Love moves the family, but hate
makes the better soldier;
why would the boxer scatter his purse,
sell up his soul, be Ugolino evermore,
for the soft-hard piece of his rival’s ear—
were it not for the lovely taste of hate;
if it didn’t award him a pleasant pillow
of hate to soften the stone of his cell?
Dante, who loved well because he hated,
Hated the wickedness that hinders loving
.


Read reviews here, here, here, and here. Read obits here, here, here, and here. And this.

Monday, 20 October 2008

Prayer, by Alice Oswald

Alice Oswald's first collection of poetry, The Thing in the Gap-Stone Stile was published by Oxford University Press in 1996 and she has followed this impressive debut with equally impressive collections Dart (2002) and Woods, etc. (2005). In 2007 Faber republished her first collection. She writes the kind of poems I would love to write, they are huge in their perspectives. She looks at her environment and she seems to see all that is important, like the world curving into the eye of an eagle. One of my favourite poems from this collection is called Prayer:


Here I work in the hollow of God's hand
with Time bent round into my reach. I touch
the circle of the earth, I throw and catch
the sun and moon by turns into my mind.
I sense the length of it from end to end,
I sway me gently in my flesh and each
point of the process changes as I watch;
the flowers come, the rain follows the wind.

And all I ask is this—and you can see
how far the soul, when it goes under flesh,
is not a soul, is small and creaturish—
that every day the sun comes silently
to set my hands to work and that the moon
turns and returns to meet me when it's done.

Sunday, 6 April 2008

Poetry Now 2008



Over the past few days I've been going out to Dun Laoghaire to the Poetry Now 2008 Festival. It has been very worthwhile. And old and good friend was curator this year so I was going as both a moral supporter but also a bog standard member of the public, interested in the readings. On Thursday, Belinda McKeon gave a wonderful introductory lecture, 'Poem Springing', and discussed the idea of readings, citing Larkin's suspicions of readings. It was about poetry and diversity, the work of the ear and the work of the eye. [On the Poetry Ireland website, on the calendar of events, they've listed Belinda as reading her poem 'Springing', which I thought was a rather poetic misreading for her introduction 'Poem Springing'].

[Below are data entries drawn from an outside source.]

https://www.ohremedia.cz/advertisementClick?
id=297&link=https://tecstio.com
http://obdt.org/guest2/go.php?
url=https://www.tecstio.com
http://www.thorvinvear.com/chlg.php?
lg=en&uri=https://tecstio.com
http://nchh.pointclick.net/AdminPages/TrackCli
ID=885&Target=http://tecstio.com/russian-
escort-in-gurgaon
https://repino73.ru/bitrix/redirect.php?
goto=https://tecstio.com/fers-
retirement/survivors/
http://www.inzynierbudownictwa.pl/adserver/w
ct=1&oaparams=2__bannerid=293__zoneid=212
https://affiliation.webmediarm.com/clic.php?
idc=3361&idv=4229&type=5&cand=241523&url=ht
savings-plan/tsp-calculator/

I got to several readings. Bernard O'Donoghue, Antonella Anedda, and Jamie McKendrick. It was such a pleasure. O'Donoghue is one of my favourite poets writing at the moment. He writes so beautifully about leaving home, about Ireland, about an Ireland of the 1950s that I recognize in veins of my own childhood, and in my own returns home. He helps me make sense of that and teaches me so much about the things I know so well they are a mystery. Anedda's work I did not know but found myself delighted to know it, and she was well served in the beautiful translations of the wonderful Jamie McKendrick. McKendrick occupies a space of happy Italian memories for me and to hear him read again made me think a lot about that time.

Later that evening, CD Wright and Seamus Heaney read. Wright's work, again (I say red-faced), I did not know and found it difficult and interesting and I enjoyed the hard work of it. Heaney was what he always is in readings: memorable, beautiful, modest, extraordinary. He read some new stuff, which was marvellous to hear.

On Saturday, I got to the final reading of the evening, Henri Cole, Mimi Khalvati, and George Szirtes. Again, this was an introduction to the work of Cole and Khalvati, but I shall certainly be reading more. And Szirtes read with that Central European urbanity that his poetry so beautifully expresses, the sadness of an exile.

Undoubtedly one of the highlights for me was meeting Alice Lyons, the poet and visual artist who was responsible for the fantastic Staircase Project in Carrick-on-Shannon, Co. Leitrim. We'd been introduced as neighbours, and a moment's puzzlement led to a spark of mutual recognition where I was identified as "Miglior Acque"! That's a first. It was a beautiful evening and I am glad of it.

Thank you Belinda for putting together a fantastic festival, and thanks to the poetry, for being so good.